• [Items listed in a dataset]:
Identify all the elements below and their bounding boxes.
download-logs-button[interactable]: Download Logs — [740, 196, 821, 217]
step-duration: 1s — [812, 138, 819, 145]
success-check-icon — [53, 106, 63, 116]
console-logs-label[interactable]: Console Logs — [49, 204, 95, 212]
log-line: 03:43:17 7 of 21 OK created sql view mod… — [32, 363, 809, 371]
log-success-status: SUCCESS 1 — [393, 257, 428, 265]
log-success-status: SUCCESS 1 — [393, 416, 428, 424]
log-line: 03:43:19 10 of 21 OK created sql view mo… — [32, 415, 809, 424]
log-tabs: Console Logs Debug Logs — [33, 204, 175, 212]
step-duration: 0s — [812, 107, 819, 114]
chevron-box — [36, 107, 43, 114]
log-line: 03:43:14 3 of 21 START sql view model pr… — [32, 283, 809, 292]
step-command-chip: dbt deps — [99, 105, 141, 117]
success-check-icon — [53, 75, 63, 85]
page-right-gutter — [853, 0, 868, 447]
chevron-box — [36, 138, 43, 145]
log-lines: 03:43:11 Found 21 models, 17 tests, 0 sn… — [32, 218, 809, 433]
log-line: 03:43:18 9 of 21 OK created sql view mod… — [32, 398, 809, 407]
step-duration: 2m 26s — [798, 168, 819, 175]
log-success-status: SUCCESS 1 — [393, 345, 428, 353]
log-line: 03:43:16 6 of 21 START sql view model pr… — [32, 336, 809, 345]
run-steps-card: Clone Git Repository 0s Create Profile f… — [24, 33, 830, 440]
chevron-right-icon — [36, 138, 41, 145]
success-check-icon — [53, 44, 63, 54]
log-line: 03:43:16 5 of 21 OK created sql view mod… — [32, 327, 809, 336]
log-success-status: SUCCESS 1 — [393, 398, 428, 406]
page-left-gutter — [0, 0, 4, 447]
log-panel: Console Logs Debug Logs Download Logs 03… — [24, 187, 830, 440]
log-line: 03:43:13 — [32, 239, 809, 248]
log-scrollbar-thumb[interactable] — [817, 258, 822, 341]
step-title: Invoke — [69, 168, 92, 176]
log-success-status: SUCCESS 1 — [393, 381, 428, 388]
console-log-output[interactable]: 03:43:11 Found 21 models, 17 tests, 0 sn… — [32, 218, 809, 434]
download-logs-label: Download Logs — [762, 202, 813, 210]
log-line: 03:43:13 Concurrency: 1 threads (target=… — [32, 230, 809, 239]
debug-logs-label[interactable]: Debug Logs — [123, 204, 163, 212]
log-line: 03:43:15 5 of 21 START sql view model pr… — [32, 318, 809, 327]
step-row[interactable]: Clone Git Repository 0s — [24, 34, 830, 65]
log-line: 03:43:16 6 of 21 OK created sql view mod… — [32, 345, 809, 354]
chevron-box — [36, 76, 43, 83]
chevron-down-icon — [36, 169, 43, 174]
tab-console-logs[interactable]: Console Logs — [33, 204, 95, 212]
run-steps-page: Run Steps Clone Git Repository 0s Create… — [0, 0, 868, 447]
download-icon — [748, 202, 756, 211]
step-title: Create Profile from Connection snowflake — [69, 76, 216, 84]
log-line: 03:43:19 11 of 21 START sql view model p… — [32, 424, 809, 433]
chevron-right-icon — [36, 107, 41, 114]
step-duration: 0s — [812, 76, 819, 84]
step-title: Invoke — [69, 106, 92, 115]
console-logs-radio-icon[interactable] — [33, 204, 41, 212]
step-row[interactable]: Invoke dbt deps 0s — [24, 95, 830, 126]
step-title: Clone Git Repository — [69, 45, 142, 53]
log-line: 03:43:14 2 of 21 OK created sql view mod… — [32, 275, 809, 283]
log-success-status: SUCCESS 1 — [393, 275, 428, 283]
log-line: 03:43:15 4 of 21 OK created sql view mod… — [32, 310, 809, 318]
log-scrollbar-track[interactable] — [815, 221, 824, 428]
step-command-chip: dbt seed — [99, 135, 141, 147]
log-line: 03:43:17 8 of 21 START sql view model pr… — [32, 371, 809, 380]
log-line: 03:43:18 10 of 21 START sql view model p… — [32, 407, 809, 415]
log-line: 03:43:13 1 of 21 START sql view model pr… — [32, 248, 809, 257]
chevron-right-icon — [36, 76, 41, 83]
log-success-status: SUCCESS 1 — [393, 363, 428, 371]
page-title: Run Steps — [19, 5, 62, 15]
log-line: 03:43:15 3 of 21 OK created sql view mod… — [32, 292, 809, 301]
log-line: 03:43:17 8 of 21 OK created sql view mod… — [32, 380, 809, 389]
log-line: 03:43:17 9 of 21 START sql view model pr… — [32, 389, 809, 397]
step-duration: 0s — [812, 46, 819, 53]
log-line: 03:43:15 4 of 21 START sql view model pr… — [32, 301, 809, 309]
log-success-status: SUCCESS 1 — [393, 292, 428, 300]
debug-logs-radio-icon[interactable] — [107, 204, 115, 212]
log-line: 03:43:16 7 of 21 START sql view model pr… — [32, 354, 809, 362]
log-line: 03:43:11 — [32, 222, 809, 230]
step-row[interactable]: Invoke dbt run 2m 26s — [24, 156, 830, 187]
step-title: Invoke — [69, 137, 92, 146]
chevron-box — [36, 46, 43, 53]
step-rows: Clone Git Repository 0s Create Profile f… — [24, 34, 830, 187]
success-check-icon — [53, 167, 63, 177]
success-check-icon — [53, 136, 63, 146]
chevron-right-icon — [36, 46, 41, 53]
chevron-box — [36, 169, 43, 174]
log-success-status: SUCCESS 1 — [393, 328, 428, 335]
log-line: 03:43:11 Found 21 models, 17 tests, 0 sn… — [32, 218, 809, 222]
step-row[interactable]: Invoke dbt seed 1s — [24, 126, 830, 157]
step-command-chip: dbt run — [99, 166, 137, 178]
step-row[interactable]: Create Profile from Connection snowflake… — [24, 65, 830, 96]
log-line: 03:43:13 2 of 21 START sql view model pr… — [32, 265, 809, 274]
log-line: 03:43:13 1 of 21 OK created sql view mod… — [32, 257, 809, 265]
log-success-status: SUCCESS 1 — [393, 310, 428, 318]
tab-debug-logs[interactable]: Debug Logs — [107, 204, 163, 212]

• [WORK ORDER]:
Find "chip" in the data above. Report each line where it appears.

• [WORKED SOLUTION]:
step-command-chip: dbt deps — [99, 105, 141, 117]
step-command-chip: dbt seed — [99, 135, 141, 147]
step-command-chip: dbt run — [99, 166, 137, 178]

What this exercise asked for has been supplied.